The EU is already committed to seeking alterative arrangements to the backstop as part of the negotiations on the future relationship. The negotiations and consideration of alternative arrangements before a backstop may ever even be triggered are set out in the legal instrument agreed this week.

The package agreed between President Juncker and Prime Minister May makes clear that this work will begin as soon as the withdrawal agreement is signed. For Ireland and the EU, the backstop is an essential element of the withdrawal agreement in order to prevent the re-emergence of a hard border on this island. It is the outcome of our joint obligations with regard to the Good Friday Agreement and the red lines of the UK Government on the Single Market and customs union. In fact, Deputies may recall that the backstop was redesigned on foot of a request from the British Prime Minister in the context of customs arrangements. Ireland advocated for that redesign and reshaping of the backstop to accommodate British red lines. Although the backstop is consistently referred to in London as the Irish backstop, it is far more accurate to describe it as a backstop that is as much a creation of the UK as it is of Ireland or the EU. The EU has stated on many occasions that it is prepared to adjust the content and level of ambition in the political declaration should the UK’s intentions for the future partnership evolve. That was again shown to be the case this week. It remains our hope and expectation that we can agree the type of close future relationship which ensures the backstop is never used. We are determined to work towards that best possible outcome.

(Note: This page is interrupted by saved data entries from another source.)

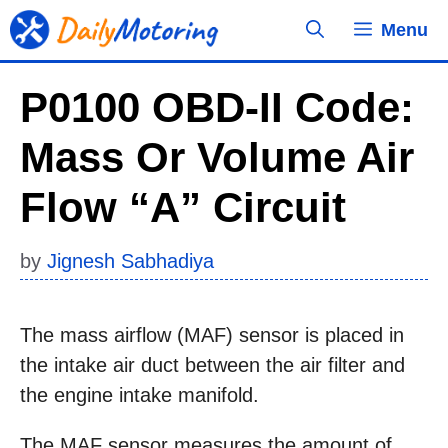
Skip
Menu
to
content
P0100 OBD-II Code:
Mass Or Volume Air
Flow “A” Circuit
by
Jignesh Sabhadiya
The mass airflow (MAF) sensor is placed in
the intake air duct between the air filter and
the engine intake manifold.
The MAF sensor measures the amount of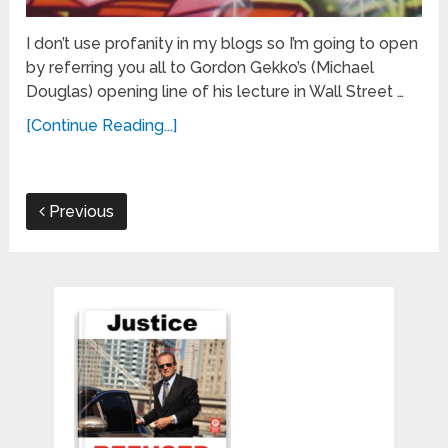
I don’t use profanity in my blogs so I’m going to open
by referring you all to Gordon Gekko’s (Michael
Douglas) opening line of his lecture in Wall Street …
[Continue Reading...]
Previous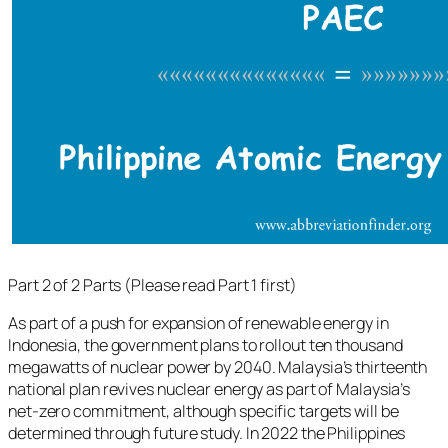
Part 2 of 2 Parts (Please read Part 1 first)
As part of a push for expansion of renewable energy in
Indonesia, the government plans to rollout ten thousand
megawatts of nuclear power by 2040. Malaysia’s thirteenth
national plan revives nuclear energy as part of Malaysia’s
net-zero commitment, although specific targets will be
determined through future study. In 2022 the Philippines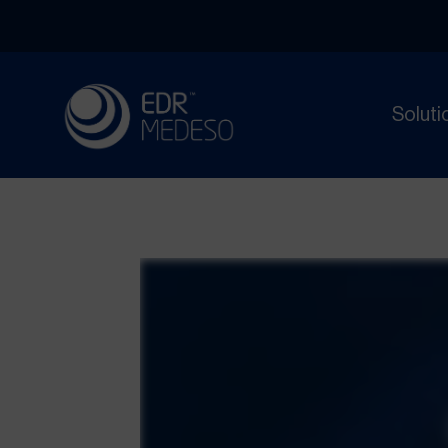
Soluti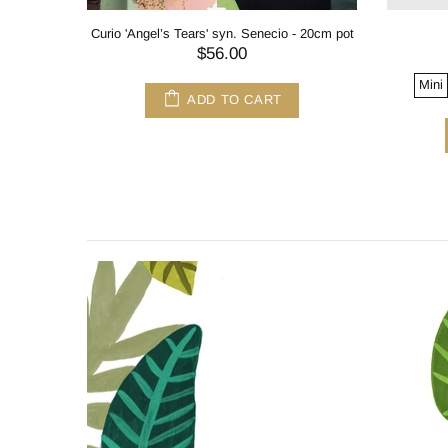
Curio 'Angel’s Tears' syn. Senecio - 20cm pot
$56.00
Mini
ADD TO CART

The measures agreed in Strasbourg were with a view towards the meaningful vote in Westminster and in the interests of securing an overall deal. However, this process cannot be without end. As President Juncker said in Strasbourg on Monday,

There will be no third chance. There will be no further interpretations of the interpretations, no further assurances of the re-assurances.

We have reached the point where realistic decisions must be made. We must accept the consequences of that. That is to what Westminster needs to face up. The Prime Minister, Mrs. May, put that challenge to Westminster last night after the vote. Tonight, Westminster will vote on whether to leave the EU without a deal. We hope it rejects that outcome as it would be the worst of outcomes for all sides. Tomorrow, Westminster may vote on whether to seek an extension to Article 50. We have repeatedly stated that we are open to such a request. However, there would need to be a clear purpose to such request. Any decision requires the unanimous approval of all 27 member states which will need to take into account the reasons for a possible extension and the duration thereof. In addition, the EU will need to consider how its institutions and processes would be affected by any extension, with an obvious example being the upcoming European elections. However, an extension is not a solution in itself. The UK will need to make a choice on what outcome it wants for Brexit and the future relationship between the UK and the EU.

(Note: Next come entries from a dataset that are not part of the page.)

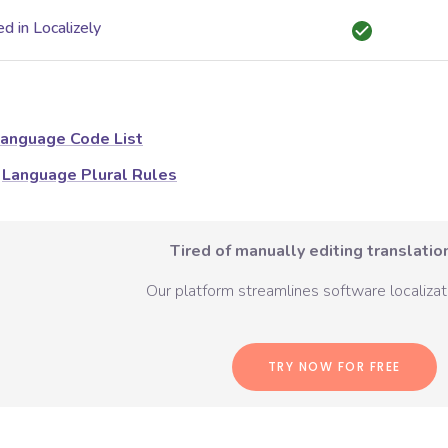
d in Localizely
anguage Code List
Language Plural Rules
Tired of manually editing translation
Our platform streamlines software localizati
TRY NOW FOR FREE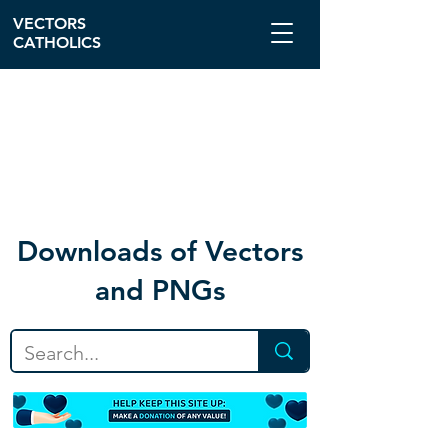
VECTORS
CATHOLICS
Download
s of Vectors
and PNGs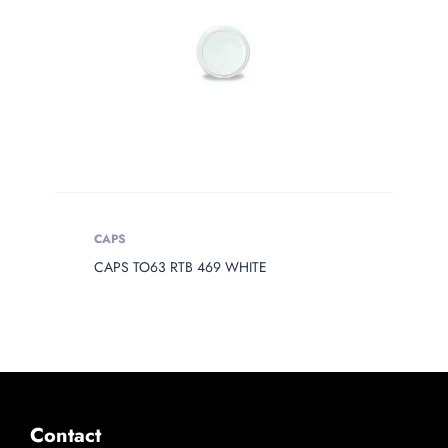
CAPS
CAPS TO63 RTB 469 WHITE
Contact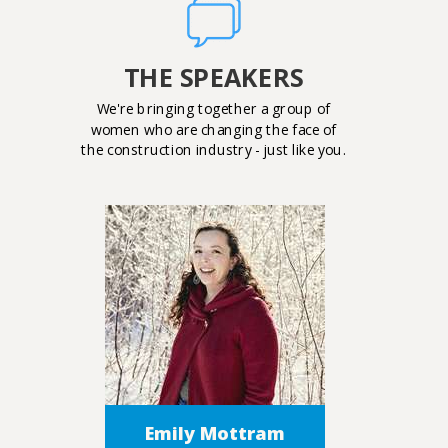
THE SPEAKERS
We're bringing together a group of
women who are changing the face of
the construction industry - just like you.
Emily Mottram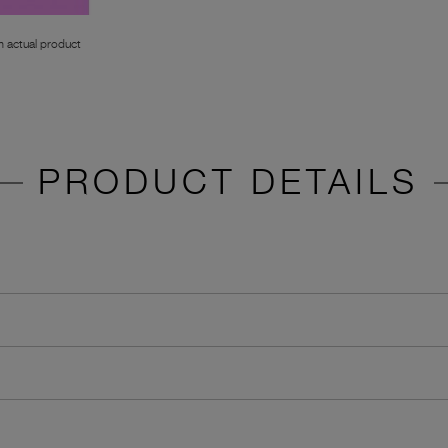
 actual product
PRODUCT DETAILS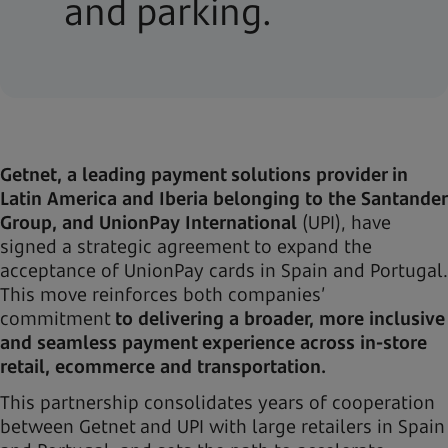
and parking.
Getnet, a leading payment solutions provider in
Latin America and Iberia belonging to the Santander
Group, and UnionPay International
(UPI), have
signed a strategic agreement to expand the
acceptance of UnionPay cards in Spain and Portugal.
This move reinforces both companies’
commitment
to delivering a broader, more inclusive
and seamless payment experience across in-store
retail, ecommerce and transportation.
This partnership consolidates years of cooperation
between Getnet and UPI with large retailers in Spain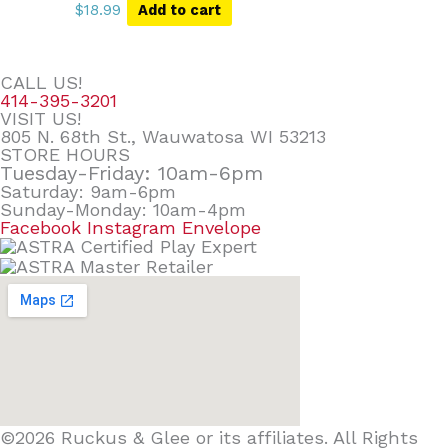
$
18.99
Add to cart
CALL US!
414-395-3201
VISIT US!
805 N. 68th St., Wauwatosa WI 53213
STORE HOURS
Tuesday-Friday: 10am-6pm
Saturday: 9am-6pm
Sunday-Monday: 10am-4pm
Facebook
Instagram
Envelope
©2026 Ruckus & Glee or its affiliates. All Rights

On contingency planning, I thank all parties for their co-operation, support and facilitation on the Brexit legislation which passed in the Seanad this afternoon. I reassure Members that the Government is continuing to accelerate our contingency plans for a no-deal Brexit in the context of facing that challenge in a little more than two weeks should it be allowed to happen by Westminster.

My final point to businesses and many other stakeholders who rely on the relationship we currently enjoy with the United Kingdom is for them to think about and plan for how they and their businesses would respond to a no-deal crash-out Brexit. I assure them that the Government thinks about that every day and is working with all parties in this House to make sure that we are as prepared as we can be.